Once the line containing "specifications too. All" is located, give it again exactly, together with each line that follows it to the end of the entries, and add nothing else.

Saved entries

----

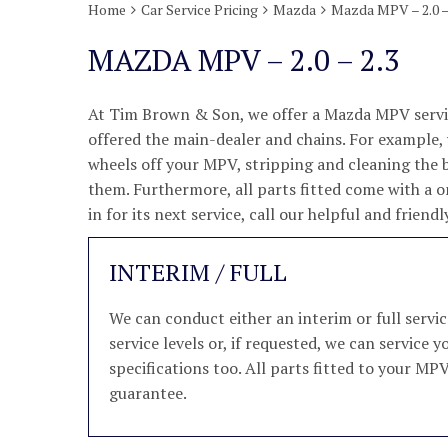
Home
Car Service Pricing
Mazda
Mazda MPV – 2.0 –
MAZDA MPV – 2.0 – 2.3
At Tim Brown & Son, we offer a Mazda MPV servic
offered the main-dealer and chains. For example, w
wheels off your MPV, stripping and cleaning the 
them. Furthermore, all parts fitted come with a 
in for its next service, call our helpful and frie
INTERIM / FULL
We can conduct either an interim or full ser
service levels or, if requested, we can servic
specifications too. All parts fitted to your MP
guarantee.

----

> [ANSWER AREA]
specifications too. All parts fitted to your MP
guarantee.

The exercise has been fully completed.